ASSIGNED TASK: Word for word, please restate each record and pass over the pictures.

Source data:
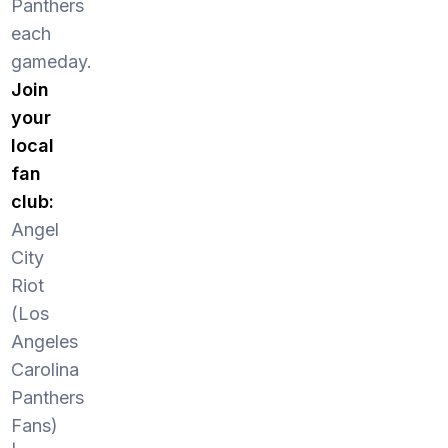
Panthers
each
gameday.
Join
your
local
fan
club:
Angel
City
Riot
(Los
Angeles
Carolina
Panthers
Fans)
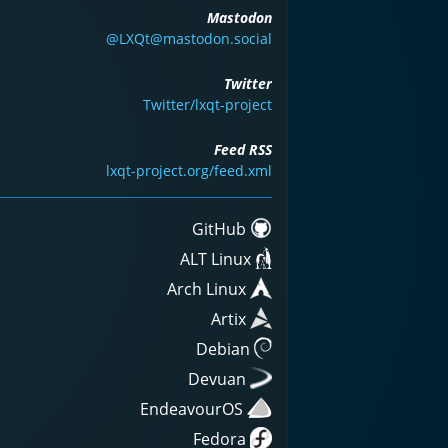
Mastodon
@LXQt@mastodon.social
Twitter
Twitter/lxqt-project
Feed RSS
lxqt-project.org/feed.xml
GitHub
ALT Linux
Arch Linux
Artix
Debian
Devuan
EndeavourOS
Fedora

REPLY TO THE TASK:
Panthers
each
gameday.
Join
your
local
fan
club:
Angel
City
Riot
(Los
Angeles
Carolina
Panthers
Fans)
Mastodon
@LXQt@mastodon.social
Twitter
Twitter/lxqt-project
Feed RSS
lxqt-project.org/feed.xml
GitHub
ALT Linux
Arch Linux
Artix
Debian
Devuan
EndeavourOS
Fedora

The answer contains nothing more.